The code reference must conform to the standard filter() signature:

    sub filter {
        my ( $self, $dataref, $message, $protocol, $buffer ) = @_;
        ...
    }

It is assumed to be the code for the filter() method. See HTTP::Proxy::BodyFilter for more details about the filter() method.

name/coderef pairs

The name is the name of the method (filter, begin, end) and the coderef is the method itself.

See HTTP::Proxy::BodyFilter for the methods signatures.

METHODS ^

This filter "factory" defines the standard HTTP::Proxy::BodyFilter methods, but those are only, erm, "proxies" to the actual CODE references passed to the constructor. These "proxy" methods are:

filter()
begin()
end()

Two other methods are actually HTTP::Proxy::BodyFilter::simple methods, and are called automatically:

init()

Initalise the filter instance with the code references passed to the constructor.

can()

Return the actual code reference that will be run, and not the "proxy" methods. If called with any other name than begin, end and filter, calls UNIVERSAL::can() instead.

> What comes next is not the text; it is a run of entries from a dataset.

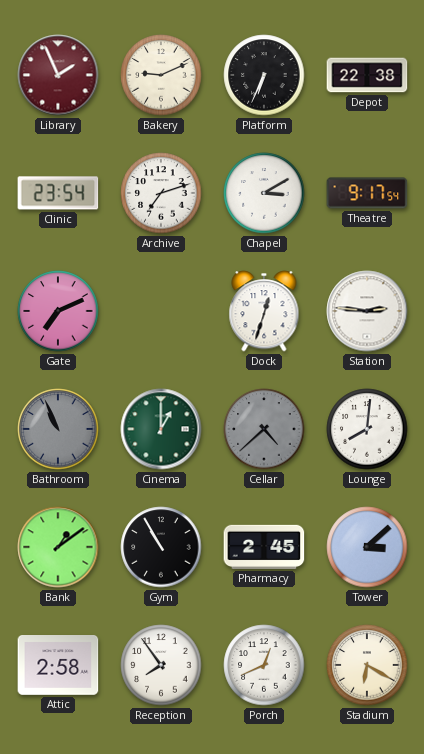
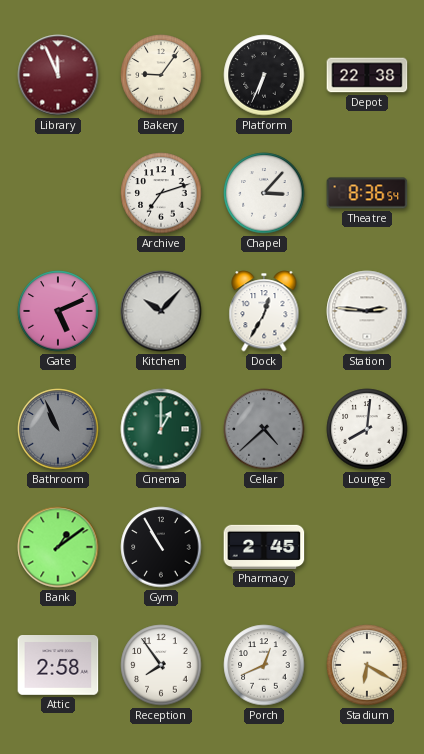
Library: 1:56 -> 11:56
Bakery: 9:11 -> 9:06
Clinic: 23:54 -> none
Chapel: 3:10 -> 3:07
Theatre: 9:17 -> 8:36
Gate: 7:11 -> 5:11
Kitchen: none -> 10:07
Dock: 12:33 -> 12:35
Tower: 3:08 -> none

There is also a method that returns a boolean value:

will_modify()

The will_modify() method returns a scalar value (boolean) indicating if the filter may modify the body data. The default method returns a true value, so you only need to set this value when you are absolutely certain that the filter will not modify data (or at least not modify its final length).

Here's a simple example:

    $filter = HTTP::Proxy::BodyFilter::simple->new(
        filter => sub { ${ $_[1] } =~ s/foo/bar/g; },
        will_modify => 0,    # "foo" is the same length as "bar"
    );

SEE ALSO ^

HTTP::Proxy, HTTP::Proxy::BodyFilter.

AUTHOR ^

Philippe "BooK" Bruhat, <book@cpan.org>.

COPYRIGHT ^

Copyright 2003-2013, Philippe Bruhat.

LICENSE ^

This module is free software; you can redistribute it or modify it under the same terms as Perl itself.